GIVEN INFORMATION ::
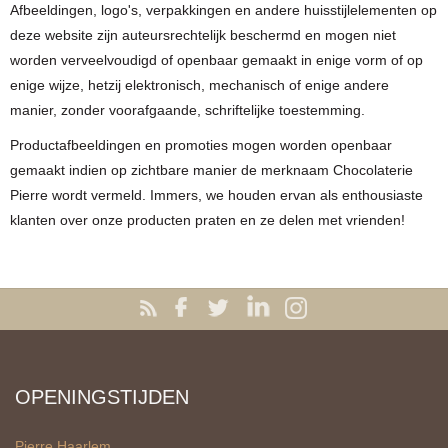
Afbeeldingen, logo's, verpakkingen en andere huisstijlelementen op
deze website zijn auteursrechtelijk beschermd en mogen niet
worden verveelvoudigd of openbaar gemaakt in enige vorm of op
enige wijze, hetzij elektronisch, mechanisch of enige andere
manier, zonder voorafgaande, schriftelijke toestemming.
Productafbeeldingen en promoties mogen worden openbaar
gemaakt indien op zichtbare manier de merknaam Chocolaterie
Pierre wordt vermeld. Immers, we houden ervan als enthousiaste
klanten over onze producten praten en ze delen met vrienden!
OPENINGSTIJDEN
Pierre Haarlem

EXERCISE PROMPT ::
All lines of the data above that include the word "andere" must be shown.

RESPONSE ::
Afbeeldingen, logo's, verpakkingen en andere huisstijlelementen op
enige wijze, hetzij elektronisch, mechanisch of enige andere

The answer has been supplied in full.